We are so excited that our gal Cynthia Thurlow allowed us to share this powerful message to our readers.  For those of you that don’t know her, Cynthia is a Western medicine trained nurse practitioner and functional nutritionist with specialty training in hormonal health and digestive challenges. She strives to create wellness from within and support her clients foundationally with targeted nutrition and testing to help determine the root cause of their health concerns.  

Written by Cynthia Thurlow, NP


One of the biggest concerns I hear from many female clients is their struggle with low libido. Perhaps this was not an issue when they were younger, or before children, but as their family demands increase they often see their libido wane or cease to exist. Understandably, this can be sensitive and embarrassing, so many women suffer in silence with their lack of interest in sex. Statistically, it is far more common for women to experience this than men, which further exacerbates the issue.

What is really important to understand is that often times hormonal dysregulation is at the root of why women have lost their desire to have sex with their partners. Imbalances in estrogen, progesterone and testosterone can exacerbate this situation.

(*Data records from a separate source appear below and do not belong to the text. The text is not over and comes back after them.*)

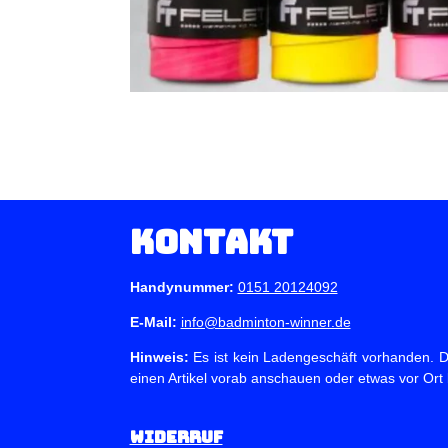
Kontakt
Handynummer:
0151 20124092
E-Mail:
info@badminton-winner.de
Hinweis:
Es ist kein Ladengeschäft vorhanden. Du
einen Artikel vorab anschauen oder etwas vor Ort
Widerruf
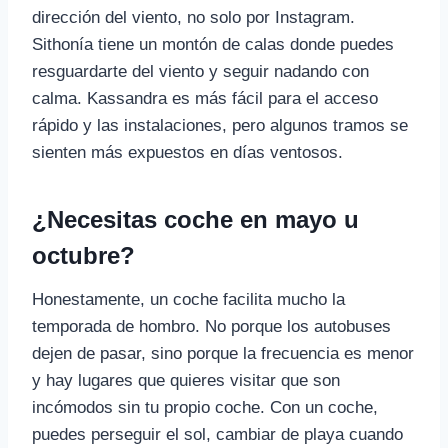
dirección del viento, no solo por Instagram.
Sithonía tiene un montón de calas donde puedes
resguardarte del viento y seguir nadando con
calma. Kassandra es más fácil para el acceso
rápido y las instalaciones, pero algunos tramos se
sienten más expuestos en días ventosos.
¿Necesitas coche en mayo u
octubre?
Honestamente, un coche facilita mucho la
temporada de hombro. No porque los autobuses
dejen de pasar, sino porque la frecuencia es menor
y hay lugares que quieres visitar que son
incómodos sin tu propio coche. Con un coche,
puedes perseguir el sol, cambiar de playa cuando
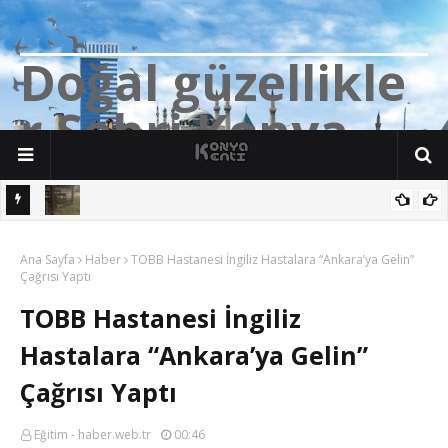
D
o
ğ
a
l
g
ü
z
e
l
l
i
k
l
e
r
Ş
e
h
r
i
K
o
n
y
a
n söz
Yalıhüyük'de Tilkilerin bile Millet Bahçesi var. Darısı Bozkır Başına.
Ana Sayfa
Haber
TOBB Hastanesi İngiliz Hastalara “Ankara’ya Gelin”
Çağrısı Yaptı
TOBB Hastanesi İngiliz
Hastalara “Ankara’ya Gelin”
Çağrısı Yaptı
Eğitim - haber.web.tr
00:46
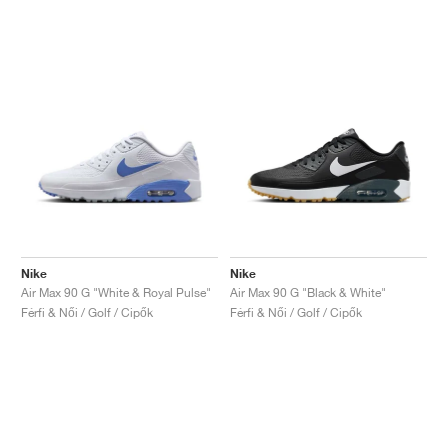
Nike
Nike
Air Max 90 G "White & Royal Pulse"
Air Max 90 G "Black & White"
Férfi & Női / Golf / Cipők
Férfi & Női / Golf / Cipők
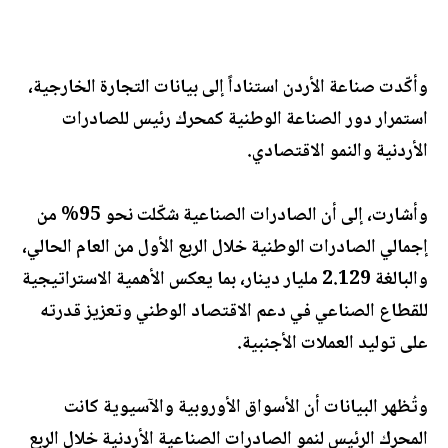
وأكّدت صناعة الأردن استناداً إلى بيانات التجارة الخارجية،
استمرار دور الصناعة الوطنية كمحرك رئيس للصادرات
الأردنية والنمو الاقتصادي.
وأشارت، إلى أن الصادرات الصناعية شكّلت نحو 95% من
إجمالي الصادرات الوطنية خلال الربع الأول من العام الحالي،
والبالغة 2.129 مليار دينار، بما يعكس الأهمية الاستراتيجية
للقطاع الصناعي في دعم الاقتصاد الوطني وتعزيز قدرته
على توليد العملات الأجنبية.
وتُظهر البيانات أن الأسواق الأوروبية والآسيوية كانت
المحرك الرئيس لنمو الصادرات الصناعية الأردنية خلال الربع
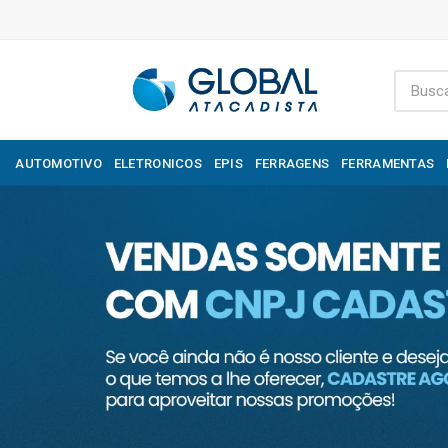
AUTOMOTIVO
ELETRONICOS
EPIS
FERRAGENS
FERRAMENTAS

What contributes or causes low libido?
  • Stress and/or psychological concerns and issues
  • Over-training/too much exercising
  • Lower testosterone or imbalanced sex hormones
  • Low thyroid function
  • Poor quality/highly processed diets
  • Obesity
  • Exposure to toxins in our environment, food or personal care products
  • Prescription meds, including oral contraceptives and other synthetic birth control options
How do we address this?
  1. Remove toxins from your environment: this includes making targeted changes to personal care products, including eliminating aluminum-based deodorants, fluoride-based toothpastes and paraben-laden shampoos/body lotions. Consuming filtered water in glass containers and even choosing to purchase organic fruits/vegetables and pasture-raised meat and wild caught fish are a hugely beneficial.
  2. Change your diet- ditch sugar, processed garbage, caffeine, too much alcohol. Aim for a less processed, nutrient-dense diet.
  3. Get better sleep- sleep hygiene is HUGE. You must sleep 7-8 hours per night in a cold dark room without electronics.
  4. Move your body- yoga has been demonstrated to improve blood flow to the genitals and thereby improve orgasms. Just being physically active is very important.
  5. If you need to, lose weight! Even 5-10lbs can be very beneficial in lowering blood sugar, blood pressure and improved body awareness
  6. Consume more healthy fats: Fats are vital to creating healthy hormones in the body, so do not miss out! My favorites are avocados, but nuts, seeds, nut butters, EVOO, olives, grass-fed butter, ghee and coconut oil are great options.
  7. Change your birth control to a non-hormone based option, like condoms, rhythm method or tracking cervical mucus
  8. Ensure that there’s not a metabolic reason for your low sex drive: blood sugar issues, low thyroid, poor adrenal functioning, low iron, etc.
  9. Supplements/Food:**
    • Pine pollen tablets or tincture. This amazing supplement has so many benefits including being a whole body tonic and is supposedly fantastic for energy without being caffeinated. Opt for a tincture, which will be more bio-absorbable.
    • Panax ginseng or Korean ginseng is used to balance the release of stress hormones by supporting the glands that produce them (hypothalamus, pituitary and adrenals). It also helps produce endorphins to make people feel good and can support sexual desire. You do, however, want to be careful and only use this for the short-term (less than 3 months)
    • Ashwagandha– I love this adaptogenic herb for helping to support female hormonal health. For research purposes, I started using Moon Juice’s herbal supplement and add it to smoothies with cacao and it is pretty incredible!
    • Maca maca blog post is my FAVORITE way to support female hormonal health needs!! It acts directly on our HPA (hypothalamic pituitary axis) to support our endocrine system. I add this to smoothies, gluten-free oatmeal and even healthy hot cocoa. And I regularly recommend this to female clients that need adrenal support.
    • Figs, help increase secretion of pheromones, chemical messengers that make our bodies more attractive to the opposite sex!
    • Pumpkin seeds, which are full of zinc, which is a mineral that is vital to healthy testosterone production, so throw them in a salad or trail mix a few times/week!
    • Pomegranates: they act as natural Viagra by increasing blood flow…yeah!
    • Watermelon helps to relax blood vessels and increases blood flow and may be hugely beneficial in supporting orgasms
    • Walnuts are an excellent source of omega-3 fats and can help boost all-important dopamine in the brain
    • Ginger helps to dilate our blood vessels and helps support sexual function and sensation
    • Spicy food: increase endorphins and metabolic rate


**as with any adaptogenic herbs, Panax ginseng, ashwagandha, maca should only be used cautiously, as they do have contra-indications that you should discuss with your healthcare provider.

Last but not least, if lifestyle changes are not effective, it is absolutely reasonable to discuss your lack of sex drive your midwife, NP or another healthcare provider for assistance.